**Supplied data:**

┄┄┄┄┄┄┄┄┄┄

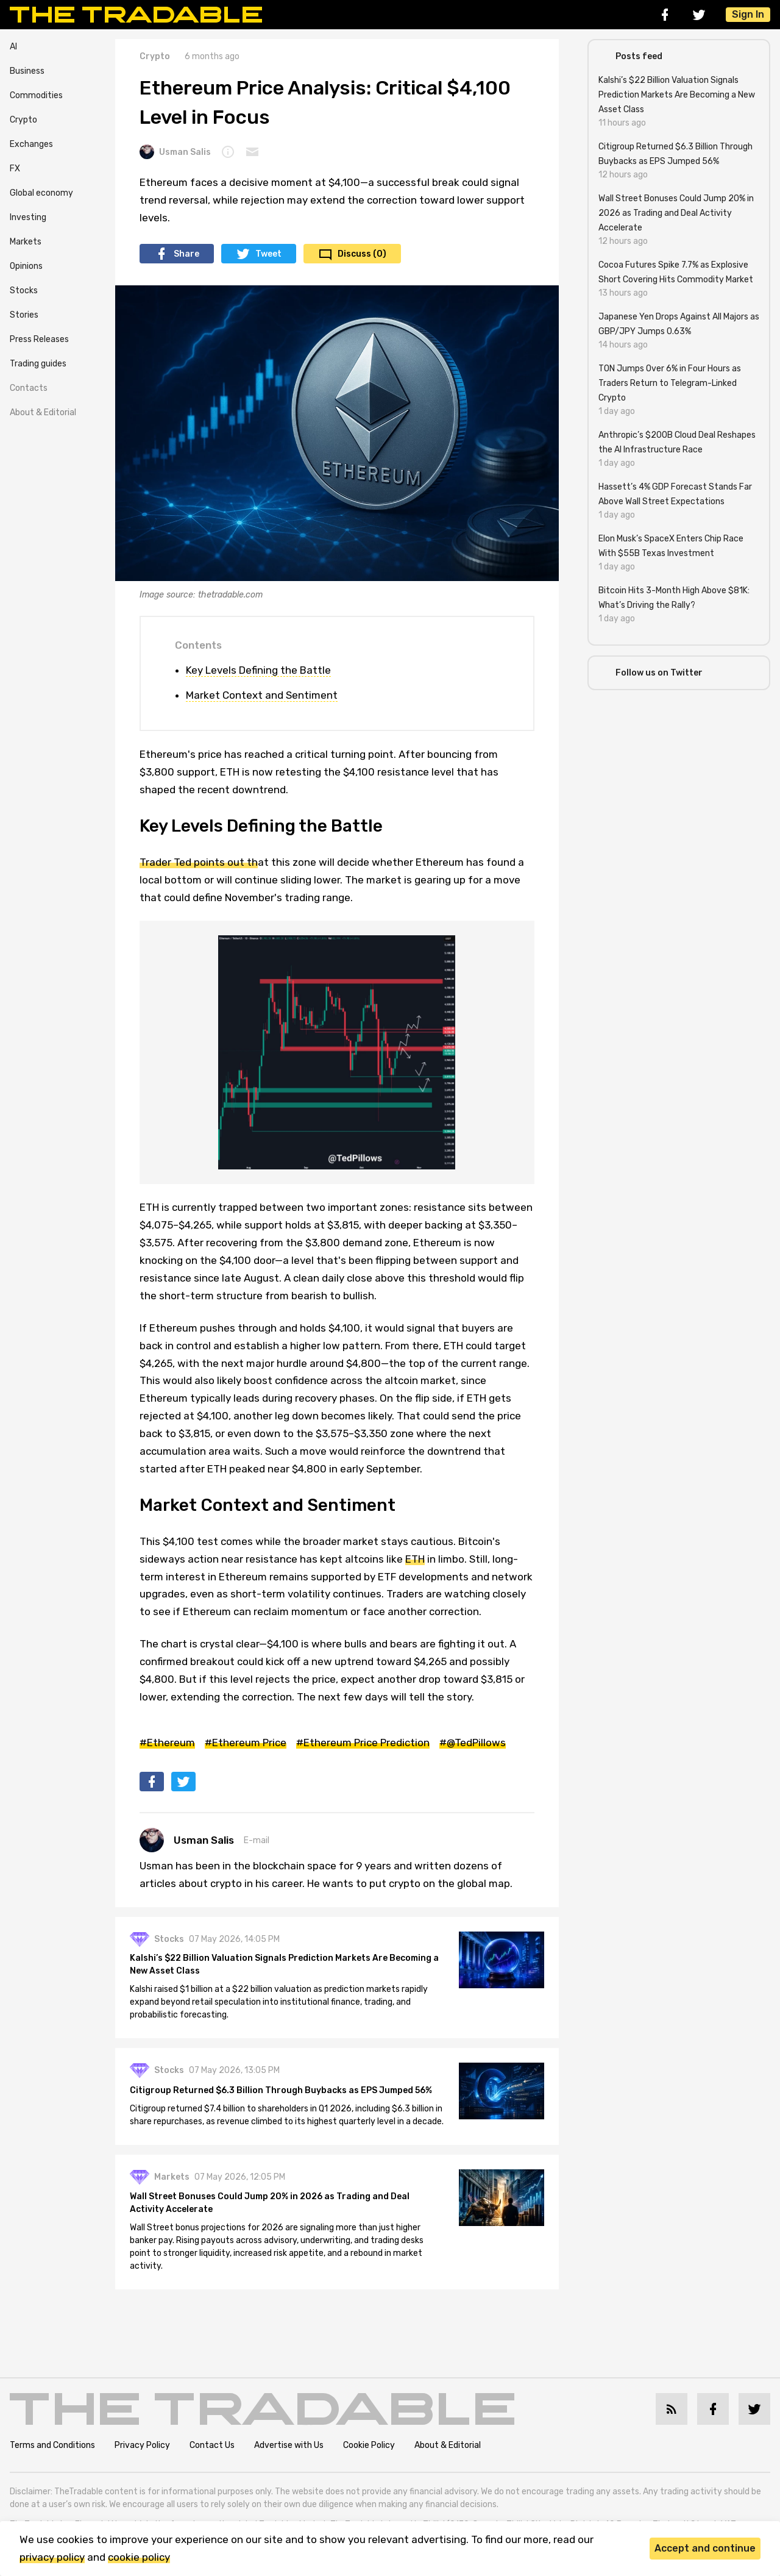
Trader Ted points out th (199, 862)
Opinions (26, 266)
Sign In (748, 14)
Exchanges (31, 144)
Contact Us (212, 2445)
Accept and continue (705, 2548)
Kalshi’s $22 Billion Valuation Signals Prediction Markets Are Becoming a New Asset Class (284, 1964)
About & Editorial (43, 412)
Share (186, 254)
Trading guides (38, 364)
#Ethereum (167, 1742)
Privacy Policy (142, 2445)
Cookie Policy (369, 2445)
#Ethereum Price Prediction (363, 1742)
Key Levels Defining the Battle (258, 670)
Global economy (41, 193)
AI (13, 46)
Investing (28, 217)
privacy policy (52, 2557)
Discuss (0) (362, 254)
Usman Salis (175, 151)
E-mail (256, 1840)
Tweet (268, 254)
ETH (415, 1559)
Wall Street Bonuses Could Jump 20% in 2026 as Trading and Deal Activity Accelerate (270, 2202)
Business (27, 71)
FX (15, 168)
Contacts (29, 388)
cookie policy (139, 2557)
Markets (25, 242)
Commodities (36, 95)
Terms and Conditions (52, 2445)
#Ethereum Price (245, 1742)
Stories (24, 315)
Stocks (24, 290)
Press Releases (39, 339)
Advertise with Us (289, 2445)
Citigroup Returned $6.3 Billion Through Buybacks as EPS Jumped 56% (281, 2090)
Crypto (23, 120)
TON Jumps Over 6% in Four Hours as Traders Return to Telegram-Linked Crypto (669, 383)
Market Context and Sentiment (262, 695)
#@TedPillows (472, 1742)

┄┄┄┄┄┄┄┄┄┄

**What you are asked to do:**
Check each line of the records for "Markets" and copy the ones that contain it.

**The completed task:**
Kalshi’s $22 Billion Valuation Signals Prediction Markets Are Becoming a New Asset Class (284, 1964)
Markets (25, 242)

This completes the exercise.